The earliest known reference to Bishop Auckland itself is as a gift of a Bishop’s borough given to the Bishop of Durham as a gift by King Canute in around 1020. However, a village almost certainly existed on the town’s present site long before this, with there being a church in South Church from as early as Saxon times. Furthermore, the Romans had a look-out post where Auckland Castle is sited today and a 10 acre (0.04 km²) fort at nearby Binchester.
Much of the town’s earliest history surrounds its links with the Bishops of Durham. In 1083, monks were sent from Durham Cathedral to establish a collegiate church, and in around 1183 Bishop Pudsey established a manor house in the town. Bishop Bek who preferred the town as his main residence over Durham Castle due to its proximity to hunting grounds later converted the manor house into a castle.

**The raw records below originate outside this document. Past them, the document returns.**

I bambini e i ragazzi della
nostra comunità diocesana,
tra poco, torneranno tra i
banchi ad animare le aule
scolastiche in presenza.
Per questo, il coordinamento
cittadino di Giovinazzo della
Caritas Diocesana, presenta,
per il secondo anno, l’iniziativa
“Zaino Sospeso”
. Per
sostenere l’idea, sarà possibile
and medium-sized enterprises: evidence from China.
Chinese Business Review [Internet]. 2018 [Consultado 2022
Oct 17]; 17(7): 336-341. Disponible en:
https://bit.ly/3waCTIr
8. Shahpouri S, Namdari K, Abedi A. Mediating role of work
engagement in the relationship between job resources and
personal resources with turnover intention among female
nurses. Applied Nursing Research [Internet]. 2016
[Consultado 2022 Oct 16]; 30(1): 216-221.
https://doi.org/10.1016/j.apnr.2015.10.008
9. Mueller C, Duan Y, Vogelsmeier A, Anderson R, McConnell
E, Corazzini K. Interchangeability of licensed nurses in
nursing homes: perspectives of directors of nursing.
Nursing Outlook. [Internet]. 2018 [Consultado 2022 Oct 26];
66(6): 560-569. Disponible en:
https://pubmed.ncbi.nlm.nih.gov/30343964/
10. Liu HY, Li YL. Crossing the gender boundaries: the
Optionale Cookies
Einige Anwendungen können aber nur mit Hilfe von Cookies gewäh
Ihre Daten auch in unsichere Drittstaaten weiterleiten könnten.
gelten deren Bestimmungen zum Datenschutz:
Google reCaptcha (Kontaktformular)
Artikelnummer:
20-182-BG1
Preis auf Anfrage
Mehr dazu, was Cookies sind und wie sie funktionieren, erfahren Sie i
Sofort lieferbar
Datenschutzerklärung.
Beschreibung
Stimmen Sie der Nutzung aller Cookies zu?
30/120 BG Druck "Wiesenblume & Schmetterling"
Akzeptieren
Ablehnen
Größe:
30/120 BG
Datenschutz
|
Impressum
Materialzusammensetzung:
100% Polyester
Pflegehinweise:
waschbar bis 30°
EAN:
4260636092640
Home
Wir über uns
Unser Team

With the arrival of large scale coal mining, and the associated railways in the nineteenth century the town grew rapidly.

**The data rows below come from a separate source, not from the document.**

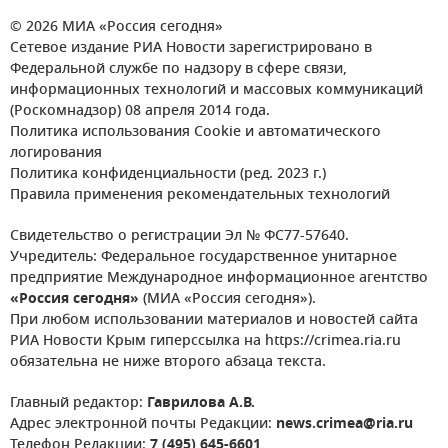
© 2026 МИА «Россия сегодня»
Сетевое издание РИА Новости зарегистрировано в
Федеральной службе по надзору в сфере связи,
информационных технологий и массовых коммуникаций
(Роскомнадзор) 08 апреля 2014 года.
Политика использования Cookie и автоматического
логирования
Политика конфиденциальности (ред. 2023 г.)
Правила применения рекомендательных технологий
Свидетельство о регистрации Эл № ФС77-57640.
Учредитель: Федеральное государственное унитарное
предприятие Международное информационное агентство
«Россия сегодня»
(МИА «Россия сегодня»).
При любом использовании материалов и новостей сайта
РИА Новости Крым гиперссылка на https://crimea.ria.ru
обязательна не ниже второго абзаца текста.
Главный редактор:
Гаврилова А.В.
Адрес электронной почты Редакции:
news.crimea@ria.ru
Телефон Редакции:
7 (495) 645-6601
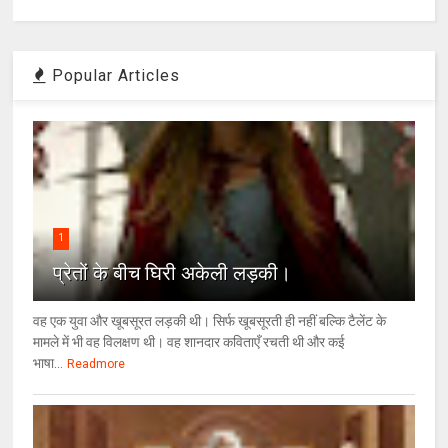
Popular Articles
1
प्रेतों के बीच घिरी अकेली लड़की।
वह एक युवा और खूबसूरत लड़की थी। सिर्फ खूबसूरती ही नहीं बल्कि टैलेंट के
मामले में भी वह विलक्षण थी। वह शानदार कविताएँ रचती थी और कई
भाषा...
Readmore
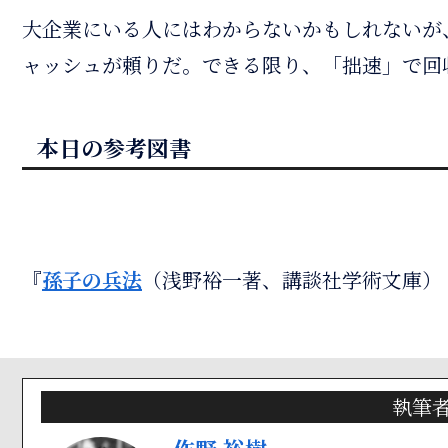
大企業にいる人にはわからないかもしれないが
ャッシュが頼りだ。できる限り、「拙速」で回
本日の参考図書
『
孫子の兵法
（浅野裕一著、講談社学術文庫） 
執筆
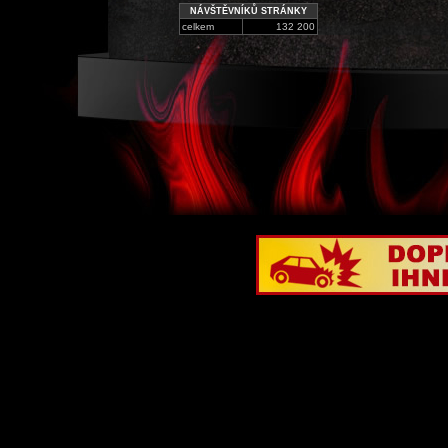
NÁVŠTĚVNÍKŮ STRÁNKY
celkem
132 200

Coal mining continued as a major industry until the mid-twentieth century when it went into massive decline.
A third tier was added at the May 2007 local elections when a new town council was established. After the elections, the council elected Barbara Laurie as the town’s first mayor.
The town is a part of the Bishop Auckland parliamentary constituency, and is currently represented at Westminster by Helen Goodman MP (Labour). The town is in the North East England European Parliament constituency.